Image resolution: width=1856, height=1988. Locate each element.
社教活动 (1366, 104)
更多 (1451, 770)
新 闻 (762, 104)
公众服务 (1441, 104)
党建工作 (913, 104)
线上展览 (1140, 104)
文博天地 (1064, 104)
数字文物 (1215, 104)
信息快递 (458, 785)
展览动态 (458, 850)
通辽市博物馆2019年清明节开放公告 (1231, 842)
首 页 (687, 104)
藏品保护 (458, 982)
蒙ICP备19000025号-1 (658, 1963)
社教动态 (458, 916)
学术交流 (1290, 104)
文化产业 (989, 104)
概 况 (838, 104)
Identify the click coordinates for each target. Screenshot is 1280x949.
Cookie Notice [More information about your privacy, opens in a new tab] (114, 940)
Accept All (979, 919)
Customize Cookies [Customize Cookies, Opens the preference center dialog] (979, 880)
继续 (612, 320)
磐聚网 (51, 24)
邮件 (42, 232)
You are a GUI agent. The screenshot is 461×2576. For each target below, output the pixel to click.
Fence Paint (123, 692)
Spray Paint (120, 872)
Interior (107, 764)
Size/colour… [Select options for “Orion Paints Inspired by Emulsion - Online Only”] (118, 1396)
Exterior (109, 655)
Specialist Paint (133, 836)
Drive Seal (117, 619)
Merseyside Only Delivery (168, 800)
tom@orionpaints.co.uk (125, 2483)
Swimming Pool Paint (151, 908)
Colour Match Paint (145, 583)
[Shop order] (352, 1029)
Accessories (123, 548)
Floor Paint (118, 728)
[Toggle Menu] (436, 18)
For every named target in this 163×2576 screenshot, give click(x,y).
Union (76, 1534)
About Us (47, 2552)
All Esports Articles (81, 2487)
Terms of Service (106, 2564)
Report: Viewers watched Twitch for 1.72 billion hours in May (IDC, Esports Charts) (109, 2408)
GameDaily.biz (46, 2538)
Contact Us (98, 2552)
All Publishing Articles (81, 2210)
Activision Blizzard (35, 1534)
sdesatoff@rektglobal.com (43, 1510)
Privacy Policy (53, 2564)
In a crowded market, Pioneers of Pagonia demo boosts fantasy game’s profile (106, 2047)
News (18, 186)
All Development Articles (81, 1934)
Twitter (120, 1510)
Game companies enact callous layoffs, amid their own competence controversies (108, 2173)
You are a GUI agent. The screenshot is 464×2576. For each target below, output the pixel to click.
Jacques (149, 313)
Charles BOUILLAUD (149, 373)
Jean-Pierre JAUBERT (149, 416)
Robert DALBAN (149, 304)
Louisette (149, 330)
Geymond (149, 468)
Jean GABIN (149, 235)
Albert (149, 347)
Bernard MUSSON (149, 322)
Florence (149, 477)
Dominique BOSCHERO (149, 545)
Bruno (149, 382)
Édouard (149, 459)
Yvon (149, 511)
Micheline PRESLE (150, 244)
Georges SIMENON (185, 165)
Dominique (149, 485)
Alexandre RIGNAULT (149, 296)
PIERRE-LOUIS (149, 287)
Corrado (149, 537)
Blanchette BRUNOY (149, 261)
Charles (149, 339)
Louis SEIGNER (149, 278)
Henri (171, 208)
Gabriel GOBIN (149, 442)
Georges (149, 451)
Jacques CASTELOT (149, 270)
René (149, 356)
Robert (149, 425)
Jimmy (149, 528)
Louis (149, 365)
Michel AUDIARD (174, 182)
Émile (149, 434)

■ YOUR OBJECTIVE
Each line from the top of the listing down to and including the one containing "文化产业 (989, 104)" should be transcribed exactly; nothing else is to be output.

■ ANSWER TO THIS PROBLEM
Image resolution: width=1856, height=1988. Locate each element.
社教活动 (1366, 104)
更多 (1451, 770)
新 闻 (762, 104)
公众服务 (1441, 104)
党建工作 (913, 104)
线上展览 (1140, 104)
文博天地 (1064, 104)
数字文物 (1215, 104)
信息快递 (458, 785)
展览动态 (458, 850)
通辽市博物馆2019年清明节开放公告 (1231, 842)
首 页 (687, 104)
藏品保护 (458, 982)
蒙ICP备19000025号-1 (658, 1963)
社教动态 (458, 916)
学术交流 (1290, 104)
文化产业 (989, 104)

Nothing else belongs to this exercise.